═════ Data supplied ═════

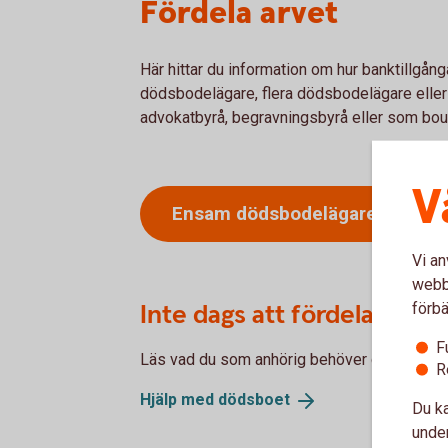
Fördela arvet
Här hittar du information om hur banktillgå
dödsbodelägare, flera dödsbodelägare eller
advokatbyrå, begravningsbyrå eller som bo
V
Ensam
dödsbodelägare
Vi an
webbp
Inte dags att fördela arvet
förbä
F
Läs vad du som anhörig behöver göra i sam
R
Hjälp med
dödsboet
Du ka
under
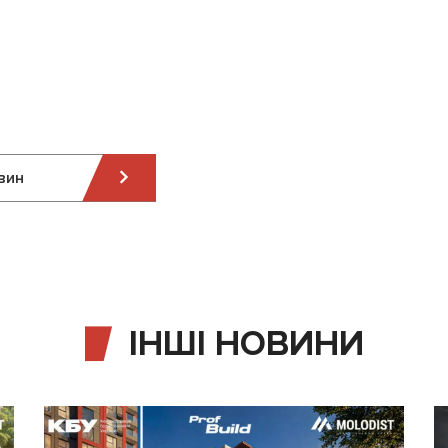
вин
ІНШІ НОВИНИ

═════

• [Work item]: Copy all the records word for word and keep the pictures out.

• [Reply to the task]:
Fördela arvet
Här hittar du information om hur banktillgå
dödsbodelägare, flera dödsbodelägare eller
advokatbyrå, begravningsbyrå eller som bo
V
Ensam
dödsbodelägare
Vi an
webbp
Inte dags att fördela arvet
förbä
F
Läs vad du som anhörig behöver göra i sam
R
Hjälp med
dödsboet
Du ka
under
вин
ІНШІ НОВИНИ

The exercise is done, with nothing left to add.